In this great work of assimilation and transformation that consumes everything, that removes certainties and finally eliminates what appears to be given by some superior and immobile natural order, political structures also change (improve?) over the centuries. From the rigidity of “despotisms” we arrive at liberal democracy, which continually consumes itself through the division of public opinion, debate, old governments that fall and new ones that arise only to fall again, and in this cyclicality everything is always in crisis and at the same time vital. In short, not to make it too long, the acceleration of this consumption, of this consumption of the West and of everything that was fixed, stable, given in it, has been one of the essential reasons for its success: creative destruction, not only of things but also of concepts and dogmas, that is, of every certainty . Everything is consumed precisely because we recognize it as finite and transformable. There is nothing untouchable. Thus the act of consuming is the creative act par excellence, it frees up space and thus gives space to the new and the unexpected. But this consuming everything, which is also the dramatic side of the story, is the beating heart of the West, and it is an inevitably and structurally nihilistic heart.
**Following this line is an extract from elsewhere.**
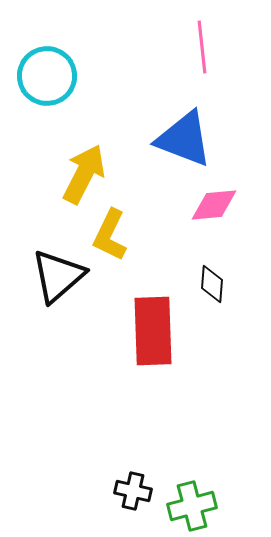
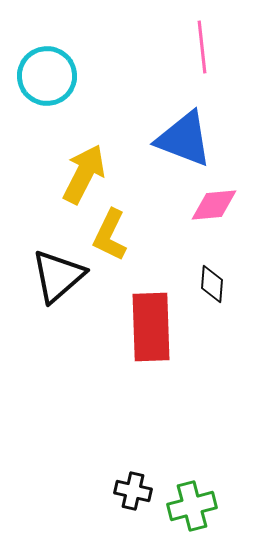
red rectangle: moved 2 px left, 4 px up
This process of self-consumption of the West, and therefore of the world that, little by little, becomes entirely West because it becomes an agent of consumption-transformation, seems to be incapable of being interrupted. Otherwise, we fall into a deadly stability. If we are time, in fact, we cannot stay. However, we cannot consume ourselves infinitely (precisely because we are structurally finite). So, the question would be, is it possible to escape from this circle of self-consumption? Or is it, instead, necessary to "fulfill our destiny" by taking consumption to the extreme?